I am not a monster. I am also not the fabled Black menace.
I was born in the District of Columbia on a Friday night, April 11, 1975—the first man-child of Cieta and Sonny Boy. It was the closing year of the Vietnam War, which was America’s longest war at that time. The country had been integrated for 10 years by the time I was born, although you couldn’t tell that from the makeup of my elementary school or the demographics of my neighborhood. I attended Ann Beers Elementary, which sits on Alabama Avenue SE, directly around the corner from the house of former Mayor Marion Barry Jr. (aka Mayor for Life).
I lived in an apartment with my parents on Fort Davis Street, an affluent, middle-class, African American, residential neighborhood where my maternal grandparents maintained a well-kept, single-family home. My mother’s parents had 14 children and a relatively close-knit, working-class family.
My father was raised by a single mother with the assistance of her sister. He didn’t have any siblings. In his youth, he was convicted of robbery and sentenced to federal prison. That experience and his heroin addiction prevented him from maintaining lawful employment. My mother decided it would be in our best interest to move out of D.C. to Prince Georges County, Maryland. I think she believed that by putting distance between him and his old stomping grounds, he’d be able to kick his drug habit, reset his priorities and focus on his family. But…a chemical-physical addiction isn’t something an individual can just step away from, at least that easily. My father had serious mental-health challenges that were untreated for many years.
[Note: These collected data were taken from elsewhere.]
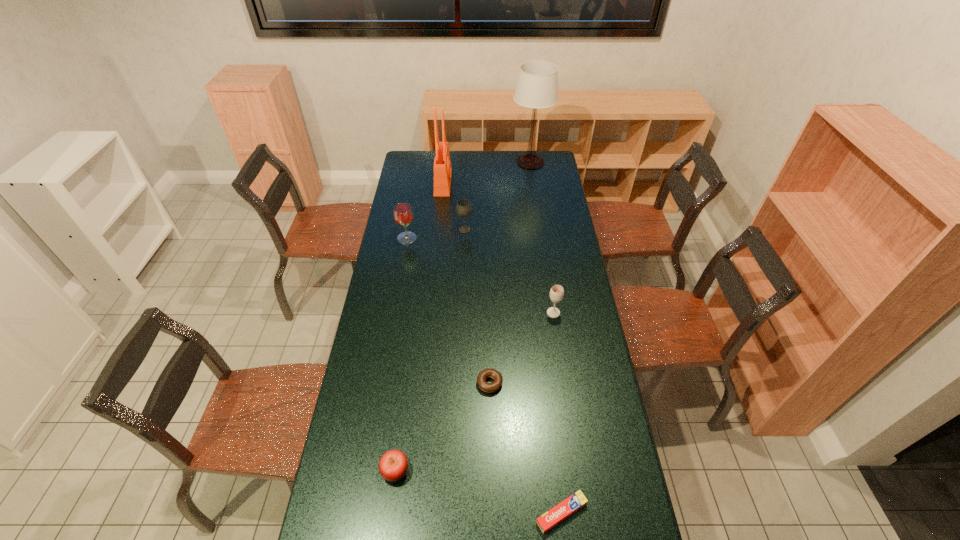 Locate an element on the screen. table lamp is located at coordinates (537, 84).

Identify the location of tote bag. (442, 169).

You are a GUI agent. You are given a task and a screenshot of the screen. Output one action in this format:
    pyautogui.click(x=<x>, y=<y>)
    Task: Click on the leftmost wineglass
    
    Given the screenshot: What is the action you would take?
    pyautogui.click(x=403, y=215)

Image resolution: width=960 pixels, height=540 pixels. I want to click on the fourth object from left to right, so click(x=463, y=208).

Image resolution: width=960 pixels, height=540 pixels. I want to click on the fourth nearest object, so click(x=557, y=292).

You are a GUI agent. You are given a task and a screenshot of the screen. Output one action in this format:
    pyautogui.click(x=<x>, y=<y>)
    Task: Click on the rightmost wineglass
    The height and width of the screenshot is (540, 960).
    Given the screenshot: What is the action you would take?
    pyautogui.click(x=557, y=292)

Image resolution: width=960 pixels, height=540 pixels. In order to click on apple in this screenshot , I will do `click(393, 465)`.

Find the location of a particular element. the seventh farthest object is located at coordinates (393, 465).

Locate an element on the screen. The image size is (960, 540). the fifth object from left to right is located at coordinates (487, 387).

Where is `the third nearest object`? the third nearest object is located at coordinates (487, 387). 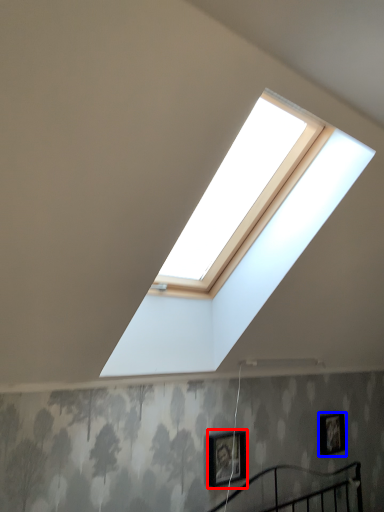 Question: Which point is closer to the camera, picture frame (highlighted by a red box) or picture frame (highlighted by a blue box)?

Choices:
 (A) picture frame
 (B) picture frame

Answer: (A) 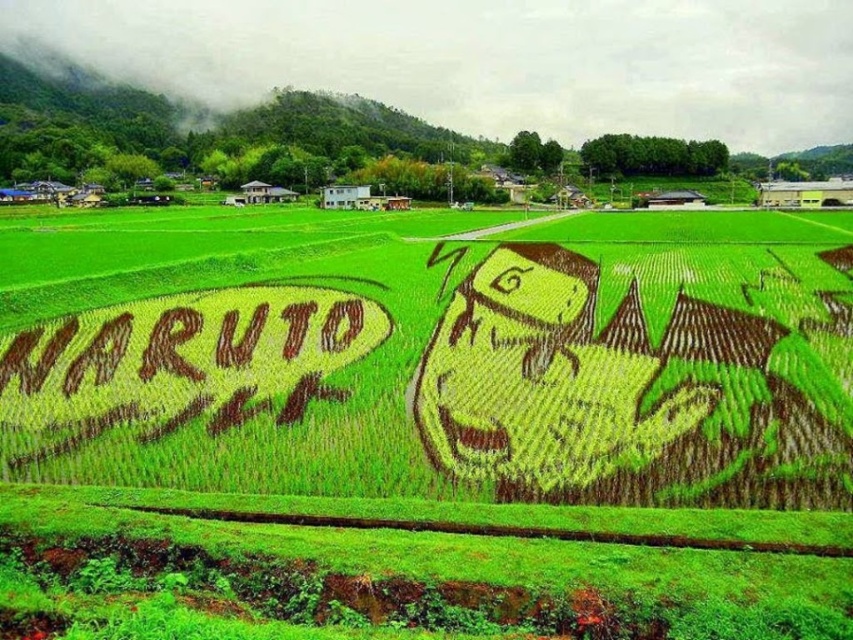 Between green grass at center and brown grass at left, which one is positioned higher?

Positioned higher is green grass at center.

Can you confirm if green grass at center is positioned above brown grass at left?

Yes.

Does point (163, 572) lie behind point (109, 410)?

That is False.

You are a GUI agent. You are given a task and a screenshot of the screen. Output one action in this format:
    pyautogui.click(x=<x>, y=<y>)
    Task: Click on the green grass at center
    The image size is (853, 640).
    Given the screenshot: What is the action you would take?
    pyautogui.click(x=426, y=422) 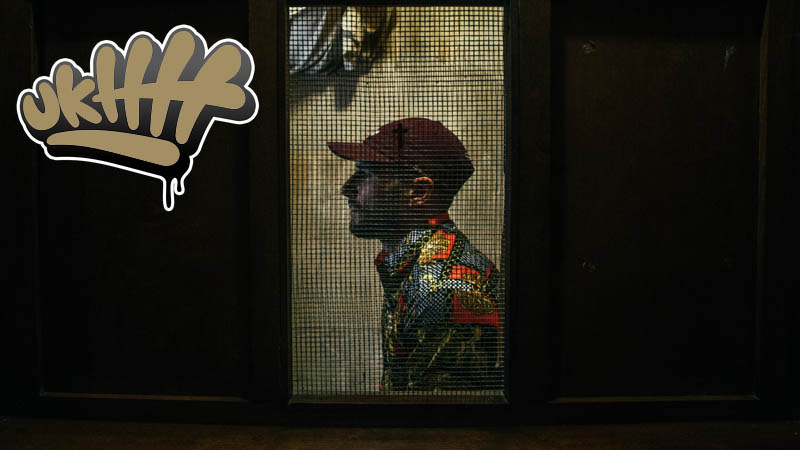 Identify the location of drawer. This screenshot has height=450, width=800. (658, 211). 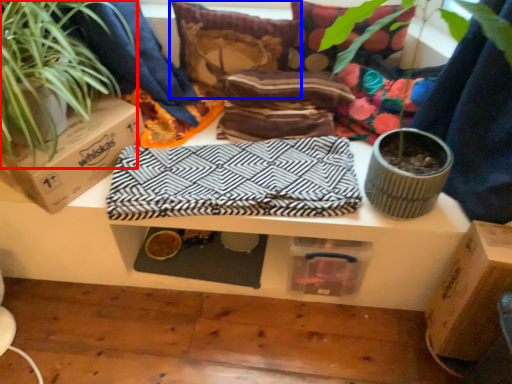 Question: Among these objects, which one is farthest to the camera, houseplant (highlighted by a red box) or pillow (highlighted by a blue box)?

Choices:
 (A) houseplant
 (B) pillow

Answer: (B) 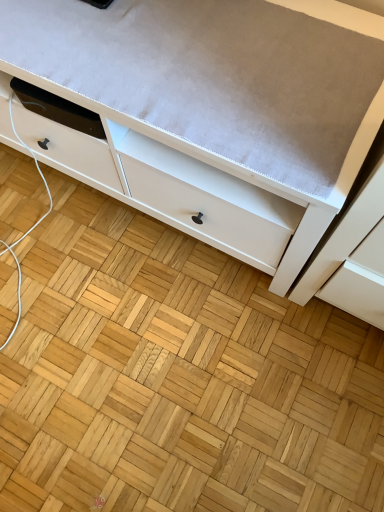 Where is `white matte chest of drawers at center`? white matte chest of drawers at center is located at coordinates (208, 111).

This screenshot has width=384, height=512. What do you see at coordinates (208, 111) in the screenshot?
I see `white matte chest of drawers at center` at bounding box center [208, 111].

In order to click on white matte chest of drawers at center in this screenshot , I will do `click(208, 111)`.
By 1987, my parents had separated. I couldn’t articulate the emotional hurt, disappointment, and confusion I felt when my parents gave up on each other, breaking up our little tribe. In my eyes, instead of throwing in the towel, they should have regrouped, sought refuge and put our heads together to find our collective footing. (I want to note, though, that despite their break-up, my parents worked hard to make sure I sustained healthy relations with my father’s side of the family.)
“To be alienated is to hate what one has been led to perceive as one’s real self, to perceive it as an enemy, to actively seek to obliterate it.” Amos N. Wilson, Black-on-Black Violence
In 1988, I had begun to get into the drug game. Simply put, I yearned for money. For as long as I can remember, I felt the urge to hustle/generate capital. In elementary school, I stole Garbage Pail Kids collector cards and sold them to my classmates. My first choice wasn’t to sell dope to make money, though. I actually tried to get a legit job, but I was constantly told I was underage or simply denied. So, I started selling small quantities of crack cocaine out of a small arcade/corner store next to Johnny Boy’s Carry Out on Southern Avenue.
Introduction to ‘the system’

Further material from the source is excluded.